The Thousand Autumns of Jacob de Zoet pic_45.jpg

The Second Day of the Ninth Month

Lord Abbot Enomoto of Kyôga Domain places a white stone on the board.

A way-station, sees Magistrate Shiroyama, between his northern flank…

Shadows of slender maples stripe the board of gold kaya wood.

… and his eastern groups… or else a diversionary attack? Both…

Shiroyama believed he was gaining control, but he was losing it.

Where is the hidden way, he wonders, to reverse my reverses?

‘Nobody can refute,’ comments Enomoto, ‘we live in straitened times.’

One may refute, thinks Shiroyama, that your times are straitened.

‘A minor daimyo of the Aso Plateau who sought my assistance -’

Yes, yes, thinks the Magistrate, your discretion is impeccable…

‘- observed that what grandfathers called “debt” is now called “credit”.’

‘Meaning,’ Shiroyama extends his north-south group with a black stone, ‘that debts no longer have to be repaid?’

With a polite smile, Enomoto removes his next stone from his rosewood bowl. ‘Repayments remain a tiresome necessity, alas, but the Aso noble’s case illustrates the point. Two years ago he borrowed a sizeable sum from Numa here,’ Numa, one of the Abbot’s pet money-lenders bows in his corner, ‘to drain a marsh: in the Seventh Month of this year, his smallholders harvested their first rice crop. So in an age when Edo’s stipends are tardy and dwindling, Numa’s client has well-fed, grateful peasants fattening his storehouses. His account with Numa shall be settled in full… when?’

Numa bows again. ‘A full two years early, Your Grace.’

‘That same daimyo’s lofty neighbour, who swore never to owe a grain of rice to anyone, despatches ever-more frantic begging letters to the Council of Elders…’ Enomoto places an island stone between his two eastern groups ‘… whose servants use them for kindling.
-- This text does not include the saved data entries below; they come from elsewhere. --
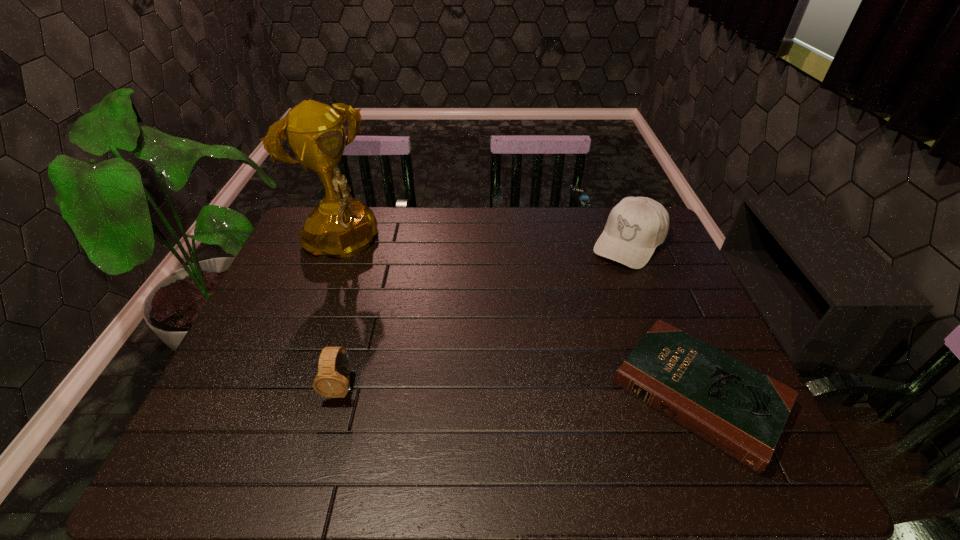 The height and width of the screenshot is (540, 960). Identify the location of free region located on the front side of the award. (387, 295).

Locate an element on the screen. Image resolution: width=960 pixels, height=540 pixels. baseball cap that is at the far edge is located at coordinates (636, 225).

At what (x,y) coordinates should I click in order to perform the action: click on award that is at the far edge. Please return your answer as a coordinate pair (x, y). The image size is (960, 540). Looking at the image, I should click on (341, 226).

The width and height of the screenshot is (960, 540). I want to click on watch situated at the near edge, so tap(333, 378).

Image resolution: width=960 pixels, height=540 pixels. Find the location of `Bible at the near edge`. Bible at the near edge is located at coordinates (737, 409).

You are a GUI agent. You are given a task and a screenshot of the screen. Output one action in this format:
    pyautogui.click(x=<x>, y=<y>)
    Task: Click on the object that is at the left edge
    
    Given the screenshot: What is the action you would take?
    pyautogui.click(x=341, y=226)

At what (x,y) coordinates should I click in order to perform the action: click on Bible located in the right edge section of the desktop. Please return your answer as a coordinate pair (x, y). Looking at the image, I should click on (737, 409).

Locate an element on the screen. This screenshot has height=540, width=960. baseball cap present at the right edge is located at coordinates (636, 225).

Identify the location of object that is at the far left corner. The height and width of the screenshot is (540, 960). (341, 226).

Find the location of a particular element. Image resolution: width=960 pixels, height=540 pixels. object at the far right corner is located at coordinates click(x=636, y=225). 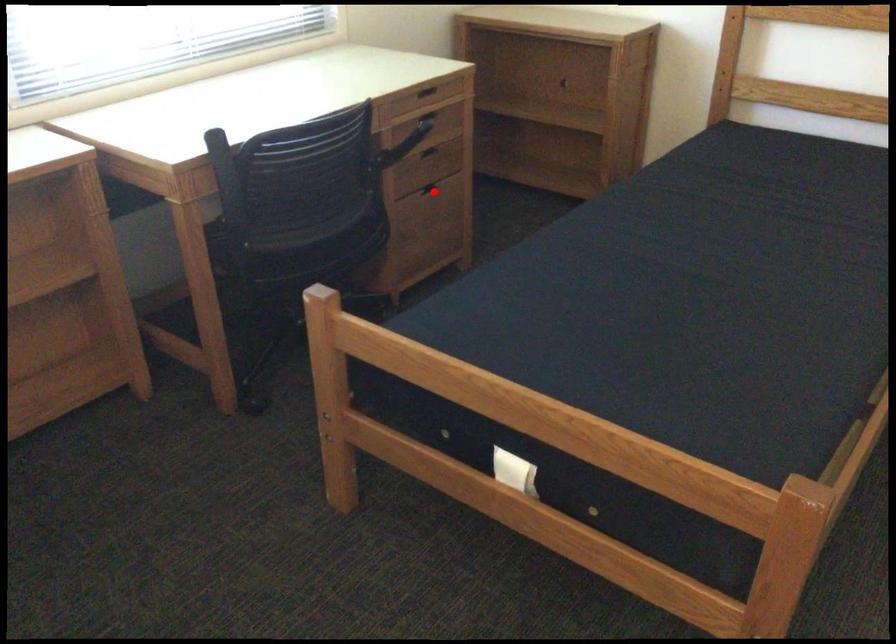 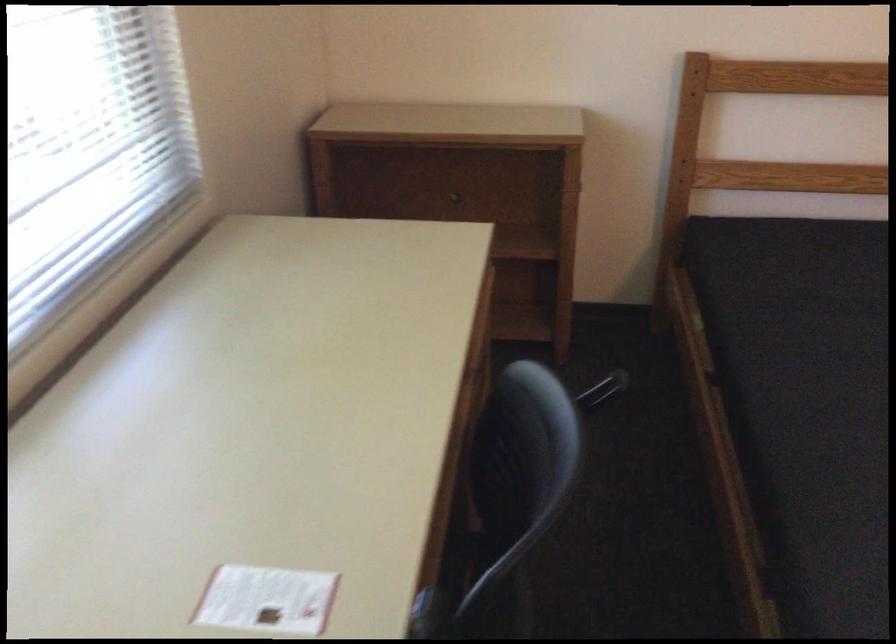 Question: I am providing you with two images of the same scene from different viewpoints. A red point is marked on the first image. Can you still see the location of the red point in image 2?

Credit is the seed of wealth. The finest minds of Europe study credit and money within a discipline they call,’ Enomoto uses a foreign phrase, ‘ “Political Economy”.’

This merely confirms, thinks Shiroyama, my view of Europeans.

‘A young friend at the Academy was translating a remarkable text, The Wealth of Nations. His death was a tragedy for us scholars, but also, I believe, for Japan.’

‘Ogawa Uzaemon?’ Shiroyama remembers. ‘A distressing affair.’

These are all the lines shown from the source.